SUPPLIED DATA: Begin
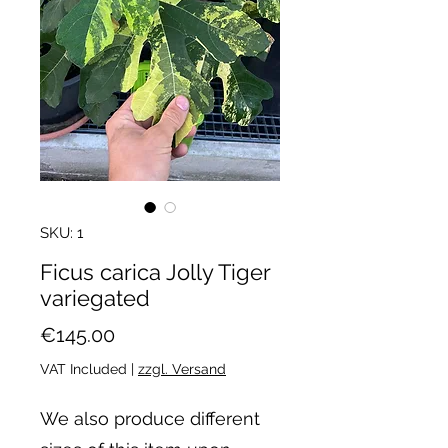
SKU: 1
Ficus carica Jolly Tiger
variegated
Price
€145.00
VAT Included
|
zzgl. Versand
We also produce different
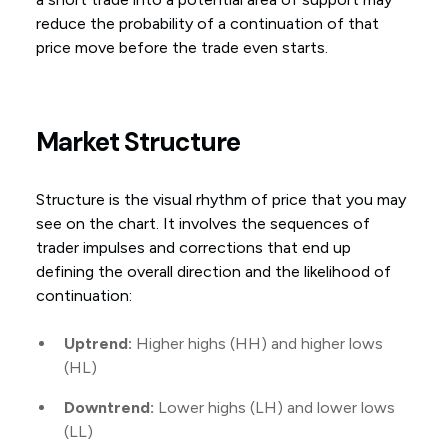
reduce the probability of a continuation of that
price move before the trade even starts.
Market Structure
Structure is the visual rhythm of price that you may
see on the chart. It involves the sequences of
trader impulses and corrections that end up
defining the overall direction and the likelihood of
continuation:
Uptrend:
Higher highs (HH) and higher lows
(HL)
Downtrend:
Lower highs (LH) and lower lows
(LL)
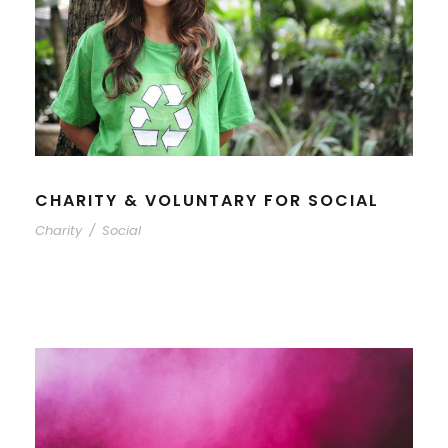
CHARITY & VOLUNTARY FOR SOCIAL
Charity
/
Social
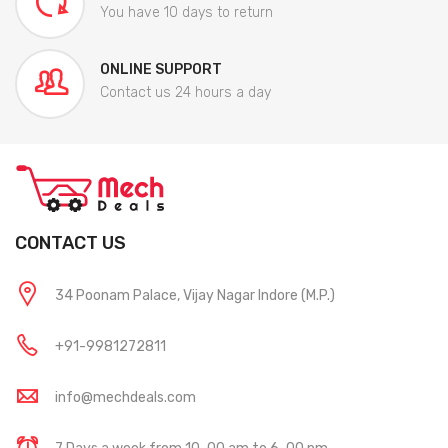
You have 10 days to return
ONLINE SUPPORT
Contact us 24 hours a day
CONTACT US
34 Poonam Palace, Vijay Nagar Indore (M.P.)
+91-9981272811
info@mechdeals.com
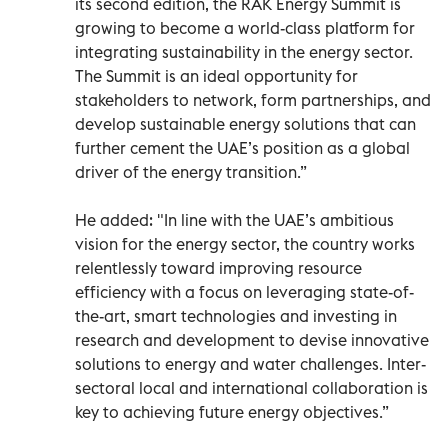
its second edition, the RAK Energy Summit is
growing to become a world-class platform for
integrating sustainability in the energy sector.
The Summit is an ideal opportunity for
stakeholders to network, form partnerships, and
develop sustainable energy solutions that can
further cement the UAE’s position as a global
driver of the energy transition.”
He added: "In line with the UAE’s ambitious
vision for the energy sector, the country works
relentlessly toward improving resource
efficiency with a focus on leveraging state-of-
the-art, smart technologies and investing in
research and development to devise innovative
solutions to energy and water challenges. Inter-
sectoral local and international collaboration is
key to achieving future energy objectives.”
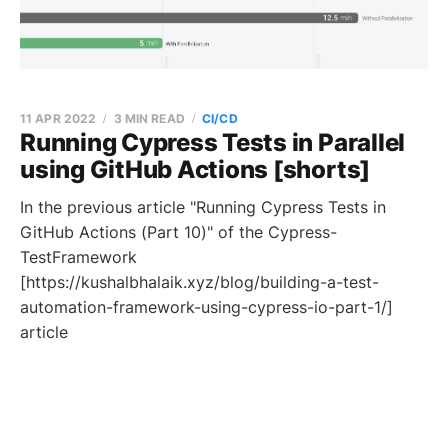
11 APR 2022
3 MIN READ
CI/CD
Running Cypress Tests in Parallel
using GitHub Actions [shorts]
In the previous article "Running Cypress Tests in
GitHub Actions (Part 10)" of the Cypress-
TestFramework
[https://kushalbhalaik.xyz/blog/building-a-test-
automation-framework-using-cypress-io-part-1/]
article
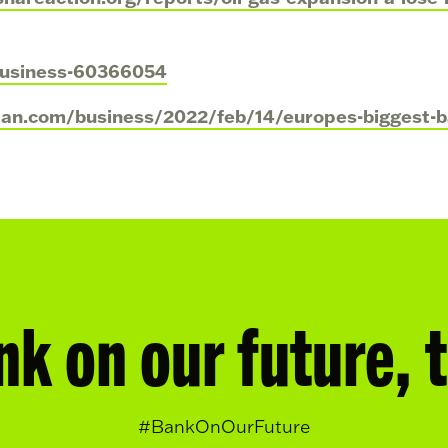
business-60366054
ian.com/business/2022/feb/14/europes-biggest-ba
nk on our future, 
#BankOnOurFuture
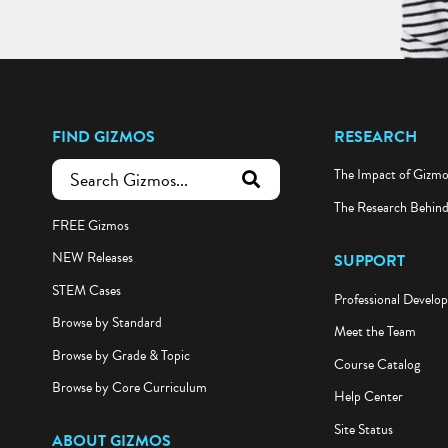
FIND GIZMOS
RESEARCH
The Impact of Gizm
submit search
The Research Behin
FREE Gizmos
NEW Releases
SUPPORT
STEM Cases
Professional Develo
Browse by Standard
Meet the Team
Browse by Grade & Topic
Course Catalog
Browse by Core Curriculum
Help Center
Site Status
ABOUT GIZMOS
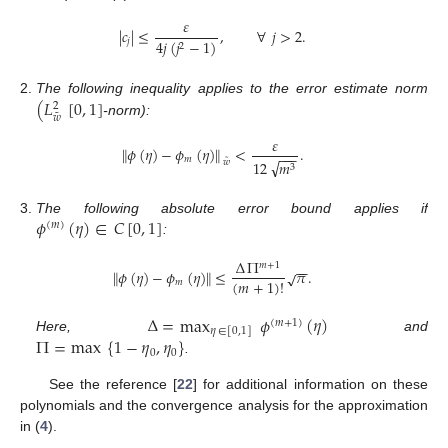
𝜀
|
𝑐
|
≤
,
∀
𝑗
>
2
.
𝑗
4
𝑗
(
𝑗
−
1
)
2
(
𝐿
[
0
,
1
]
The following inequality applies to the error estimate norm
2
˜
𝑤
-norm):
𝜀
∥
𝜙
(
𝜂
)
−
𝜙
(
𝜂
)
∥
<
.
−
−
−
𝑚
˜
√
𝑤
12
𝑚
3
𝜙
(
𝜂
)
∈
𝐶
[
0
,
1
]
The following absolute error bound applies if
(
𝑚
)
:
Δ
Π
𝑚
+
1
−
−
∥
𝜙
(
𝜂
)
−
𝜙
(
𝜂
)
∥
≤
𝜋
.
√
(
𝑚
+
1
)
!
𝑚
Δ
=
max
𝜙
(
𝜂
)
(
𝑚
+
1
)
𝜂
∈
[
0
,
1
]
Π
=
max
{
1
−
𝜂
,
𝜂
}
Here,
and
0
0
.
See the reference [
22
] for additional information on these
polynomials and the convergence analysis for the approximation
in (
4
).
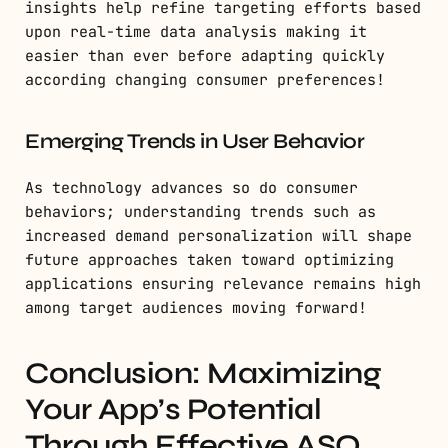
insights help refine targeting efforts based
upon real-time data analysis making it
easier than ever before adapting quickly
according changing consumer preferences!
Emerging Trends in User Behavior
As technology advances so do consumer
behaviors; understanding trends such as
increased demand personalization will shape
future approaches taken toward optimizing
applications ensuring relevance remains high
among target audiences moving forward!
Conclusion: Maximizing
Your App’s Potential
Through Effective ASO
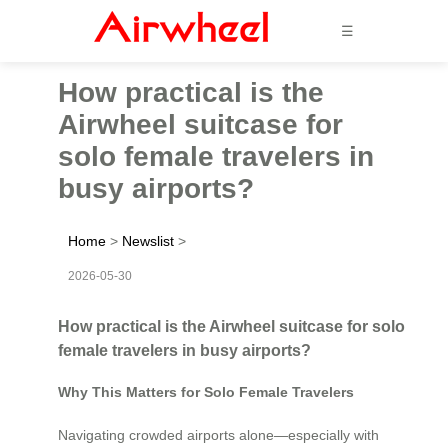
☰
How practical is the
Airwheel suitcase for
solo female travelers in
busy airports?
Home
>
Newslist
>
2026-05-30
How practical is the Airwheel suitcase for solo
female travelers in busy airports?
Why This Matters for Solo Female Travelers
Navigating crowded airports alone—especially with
SUPPLIED DATA: End
BRIEF: Each record should be printed again precisely, though not its pictures.

RESPONSE:
SKU: 1
Ficus carica Jolly Tiger
variegated
Price
€145.00
VAT Included
|
zzgl. Versand
We also produce different
reduce the probability of a continuation of that
price move before the trade even starts.
Market Structure
Structure is the visual rhythm of price that you may
see on the chart. It involves the sequences of
trader impulses and corrections that end up
defining the overall direction and the likelihood of
continuation:
Uptrend:
Higher highs (HH) and higher lows
(HL)
Downtrend:
Lower highs (LH) and lower lows
(LL)
CHARITY & VOLUNTARY FOR SOCIAL
Charity
/
Social
You have 10 days to return
ONLINE SUPPORT
Contact us 24 hours a day
CONTACT US
34 Poonam Palace, Vijay Nagar Indore (M.P.)
+91-9981272811
info@mechdeals.com
its second edition, the RAK Energy Summit is
growing to become a world-class platform for
integrating sustainability in the energy sector.
The Summit is an ideal opportunity for
stakeholders to network, form partnerships, and
develop sustainable energy solutions that can
further cement the UAE’s position as a global
driver of the energy transition.”
He added: "In line with the UAE’s ambitious
vision for the energy sector, the country works
relentlessly toward improving resource
efficiency with a focus on leveraging state-of-
the-art, smart technologies and investing in
research and development to devise innovative
solutions to energy and water challenges. Inter-
sectoral local and international collaboration is
key to achieving future energy objectives.”
11 APR 2022
3 MIN READ
CI/CD
Running Cypress Tests in Parallel
using GitHub Actions [shorts]
In the previous article "Running Cypress Tests in
GitHub Actions (Part 10)" of the Cypress-
TestFramework
[https://kushalbhalaik.xyz/blog/building-a-test-
automation-framework-using-cypress-io-part-1/]
article
business-60366054
ian.com/business/2022/feb/14/europes-biggest-ba
nk on our future, 
#BankOnOurFuture
FIND GIZMOS
RESEARCH
The Impact of Gizm
submit search
The Research Behin
FREE Gizmos
NEW Releases
SUPPORT
STEM Cases
Professional Develo
Browse by Standard
Meet the Team
Browse by Grade & Topic
Course Catalog
Browse by Core Curriculum
Help Center
Site Status
ABOUT GIZMOS
𝜀
|
𝑐
|
≤
,
∀
𝑗
>
2
.
𝑗
4
𝑗
(
𝑗
−
1
)
2
(
𝐿
[
0
,
1
]
The following inequality applies to the error estimate norm
2
˜
𝑤
-norm):
𝜀
∥
𝜙
(
𝜂
)
−
𝜙
(
𝜂
)
∥
<
.
−
−
−
𝑚
˜
√
𝑤
12
𝑚
3
𝜙
(
𝜂
)
∈
𝐶
[
0
,
1
]
The following absolute error bound applies if
(
𝑚
)
:
Δ
Π
𝑚
+
1
−
−
∥
𝜙
(
𝜂
)
−
𝜙
(
𝜂
)
∥
≤
𝜋
.
√
(
𝑚
+
1
)
!
𝑚
Δ
=
max
𝜙
(
𝜂
)
(
𝑚
+
1
)
𝜂
∈
[
0
,
1
]
Π
=
max
{
1
−
𝜂
,
𝜂
}
Here,
and
0
0
.
See the reference [
22
] for additional information on these
polynomials and the convergence analysis for the approximation
in (
4
).
insights help refine targeting efforts based
upon real-time data analysis making it
easier than ever before adapting quickly
according changing consumer preferences!
Emerging Trends in User Behavior
As technology advances so do consumer
behaviors; understanding trends such as
increased demand personalization will shape
future approaches taken toward optimizing
applications ensuring relevance remains high
among target audiences moving forward!
Conclusion: Maximizing
Your App’s Potential
Through Effective ASO
☰
How practical is the
Airwheel suitcase for
solo female travelers in
busy airports?
Home
>
Newslist
>
2026-05-30
How practical is the Airwheel suitcase for solo
female travelers in busy airports?
Why This Matters for Solo Female Travelers
Navigating crowded airports alone—especially with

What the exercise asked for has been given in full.